“They’re called KPI and not KPT because they are only key performance indicators, not truths.”
Bjarte Bogsnes at #BizAgility2017
Let’s start with this question: to what extent can the data-driven approach to project management also be applied to Agile project management? Is it just a matter of metrics and KPIs, presumably different, or is there more to it?
Traditional Project Management is “deterministic”. First you define exactly what you want to achieve, then you derive the necessary times and costs, and make in advance “the film” of all the activities that you have to perform (aka Project Management Plan). “Success” consists of releasing the originally planned deliverables at the end of the project, deviating as little as possible from the work plan and staying within budget.
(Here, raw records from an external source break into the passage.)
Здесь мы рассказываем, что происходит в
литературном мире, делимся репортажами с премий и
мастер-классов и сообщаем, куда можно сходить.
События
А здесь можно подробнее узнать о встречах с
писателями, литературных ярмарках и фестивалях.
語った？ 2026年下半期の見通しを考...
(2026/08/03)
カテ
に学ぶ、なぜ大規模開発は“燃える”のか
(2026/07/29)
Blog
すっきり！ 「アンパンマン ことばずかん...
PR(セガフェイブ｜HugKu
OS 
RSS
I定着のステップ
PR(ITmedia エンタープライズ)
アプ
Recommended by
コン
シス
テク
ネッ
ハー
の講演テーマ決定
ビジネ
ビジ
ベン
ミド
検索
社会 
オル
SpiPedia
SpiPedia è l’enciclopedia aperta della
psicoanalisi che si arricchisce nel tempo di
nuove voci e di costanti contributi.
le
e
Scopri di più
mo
On the other hand, Agile Project Management is “relativistic”. First you define the essential characteristics of what you want to realize (aka Minimum Viable Product) with set times and budgets, but foregoing capturing all the details. Then, rather than the film, you write a rough screenplay of the project (aka Product Roadmap). “Success” consists of releasing the greatest value of business value in the shortest possible time, through work iterations and incremental construction of the result.
This completely changes the management and control philosophy. The “turnkey” project, where everything is established a priori and client/user engagement is rarefied, becomes a true partnership between the product owner (client/business) and product creator (team), with daily engagement.
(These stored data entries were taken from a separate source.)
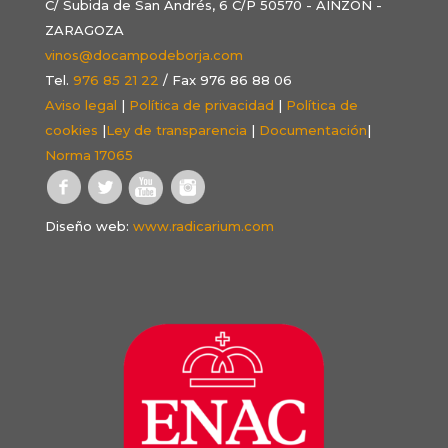
C/ Subida de San Andrés, 6 C/P 50570 - AINZÓN -
ZARAGOZA
vinos@docampodeborja.com
Tel.
976 85 21 22
/ Fax 976 86 88 06
Aviso legal
|
Política de privacidad
|
Política de
cookies
|
Ley de transparencia
|
Documentación
|
Norma 17065
Diseño web:
www.radicarium.com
Requirements and characteristics are defined together with the client, and every 2-3 weeks increases in functionality are released into production, which ensures an early return of business. The fact that all technical and business stakeholders are constantly together “on the case” allows you to manage change as the norm and not as the exception, agreeing on elimination of requirements that are not very useful along the way and replacing them with more current ones.
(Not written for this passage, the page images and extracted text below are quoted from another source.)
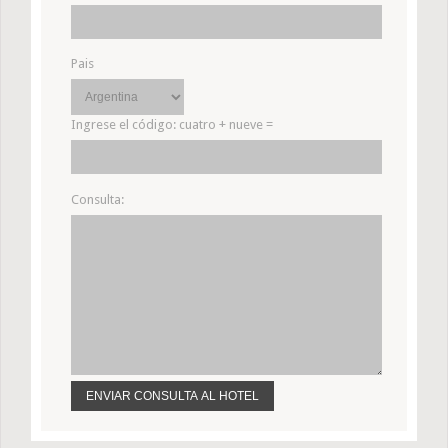
Pais
Ingrese el código:
cuatro + nueve =
Consulta:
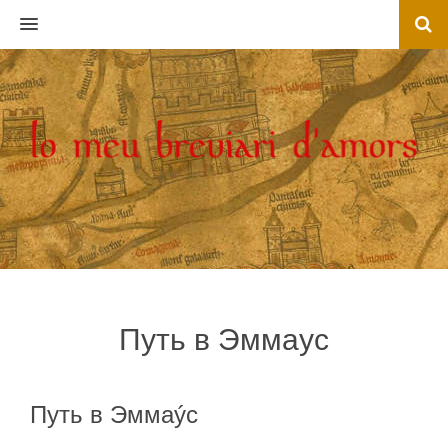
MENU
Путь в Эммаус
Путь в Эммаýс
Metrics for deterministic projects and metrics for agile projects
The preferred metrics in deterministic projects are those of so-called “predictability”, with which you can measure the deviations between the actual performance of the project and the planned performance (baseline). Above all, those provided for by the Earned Value method, with which to periodically evaluate the “real” progress of deliverables and actual costs incurred.
In a nutshell, the classical view is project-centered; you have to complete the project in compliance with at least the triple constraint (scope, time, cost). The Agile vision on the other hand is product-centered, with a unique basic philosophy: a project is not simply completed but realized and a living product in constant evolution is released.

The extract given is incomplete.